━━━ DATA PROVIDED

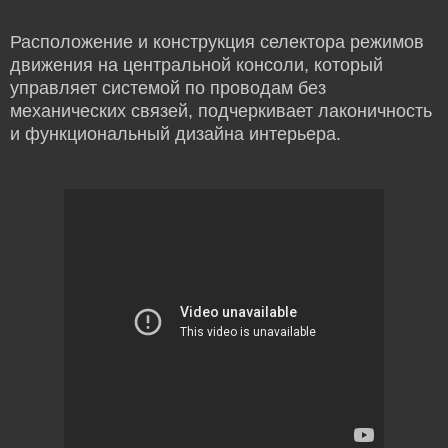
Расположение и конструкция селектора режимов
движения на центральной консоли, который
управляет системой по проводам без
механических связей, подчеркивает лаконичность
и функциональный дизайна интерьера.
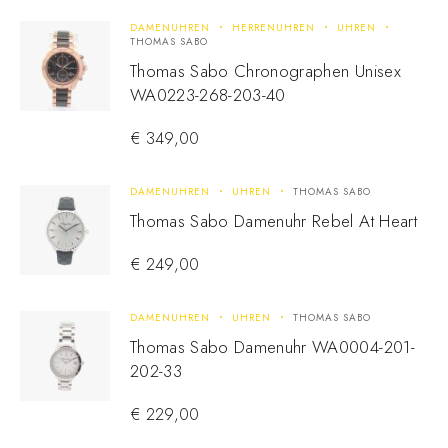
DAMENUHREN
HERRENUHREN
UHREN
THOMAS SABO
Thomas Sabo Chronographen Unisex
WA0223-268-203-40
€
349,00
DAMENUHREN
UHREN
THOMAS SABO
Thomas Sabo Damenuhr Rebel At Heart
€
249,00
DAMENUHREN
UHREN
THOMAS SABO
Thomas Sabo Damenuhr WA0004-201-
202-33
€
229,00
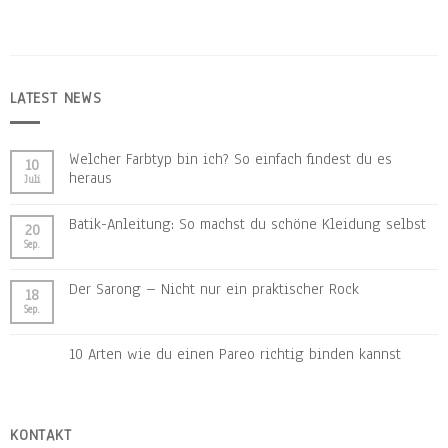
LATEST NEWS
Welcher Farbtyp bin ich? So einfach findest du es
10
heraus
Juli
Batik-Anleitung: So machst du schöne Kleidung selbst
20
Sep.
Der Sarong – Nicht nur ein praktischer Rock
18
Sep.
10 Arten wie du einen Pareo richtig binden kannst
KONTAKT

━━━━━━

YOUR GOAL: Since only the text is wanted, repeat all the records above exactly and omit the pictures.

REPLY TO THE TASK:
Расположение и конструкция селектора режимов
движения на центральной консоли, который
управляет системой по проводам без
механических связей, подчеркивает лаконичность
и функциональный дизайна интерьера.
DAMENUHREN
HERRENUHREN
UHREN
THOMAS SABO
Thomas Sabo Chronographen Unisex
WA0223-268-203-40
€
349,00
DAMENUHREN
UHREN
THOMAS SABO
Thomas Sabo Damenuhr Rebel At Heart
€
249,00
DAMENUHREN
UHREN
THOMAS SABO
Thomas Sabo Damenuhr WA0004-201-
202-33
€
229,00
LATEST NEWS
Welcher Farbtyp bin ich? So einfach findest du es
10
heraus
Juli
Batik-Anleitung: So machst du schöne Kleidung selbst
20
Sep.
Der Sarong – Nicht nur ein praktischer Rock
18
Sep.
10 Arten wie du einen Pareo richtig binden kannst
KONTAKT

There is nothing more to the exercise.